3 metrics are studied: ‘ba’, ‘ma’, ‘da’. ‘ba’. the general idea is to look at over- or under- center ½ density as a binary indicator, almost like a “sign/ positive/ negative indicator.” this is also somewhat building on the amplifier idea. ‘ba’ is just average count or density of over/ under, over the predetermined part of the trajectory, and thats expected to correlate with density, its also like a “density parity” (note! to be carefully distinguished and not to be confused with (sequence) parity density already mentioned lots previously and at the heart of the Terras density generation, got that?)

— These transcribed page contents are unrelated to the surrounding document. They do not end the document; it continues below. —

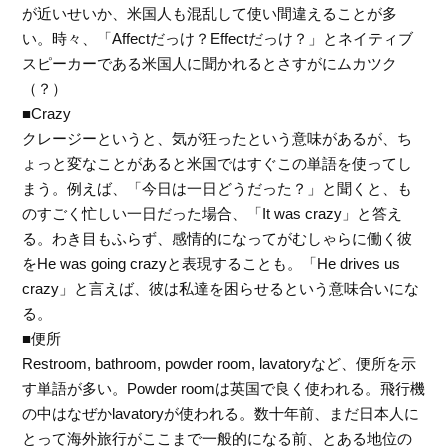
が近いせいか、米国人も混乱して使い間違えることが多
い。時々、「Affectだっけ？Effectだっけ？」とネイティブ
スピーカーである米国人に聞かれるとさすがにムカツク
（？）
■Crazy
クレージーというと、気が狂ったという意味があるが、ち
ょっと変なことがあると米国ではすぐこの単語を使ってし
まう。例えば、「今日は一日どうだった？」と聞くと、も
のすごく忙しい一日だった場合、「It was crazy」と答え
る。わき目もふらず、感情的になってがむしゃらに働く彼
をHe was going crazyと表現することも。「He drives us
crazy」と言えば、彼は私達を困らせるという意味合いにな
る。
■便所
Restroom, bathroom, powder room, lavatoryなど、便所を示
す単語が多い。Powder roomは英国で良く使われる。飛行機
の中はなぜかlavatoryが使われる。数十年前、まだ日本人に
とって海外旅行がここまで一般的になる前、とある地位の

‘ma’ is a little more advanced and is the average # of matches between the lsb and the density parity. then ‘da’ is the average density. results are really unexpected in some ways. ‘ba’ and ‘da’ would be mostly predictable from prior results—eg both ‘da’ and ‘ba’ relate to `construct5` which used fixed bit width size instead, and ‘da’ is very similar to `construct5d` although that experiment was on varying iteration depth instead of bit width/ predetermined size!—but ‘ma’ shows a remarkable/ dramatic shift on left hand side based on bit width/ predetermined size. ‘ba’ fairly closely tracks ‘da’ as expected (ie in a sense highly correlated) but not exactly and there is some distinguishable distortion esp in the left/ lower side. ie clearly something about the relatively subtle distinction between density and density parity is driving some of the underlying dynamics, in statistical terms, some “bias” is identifiable/ measurable.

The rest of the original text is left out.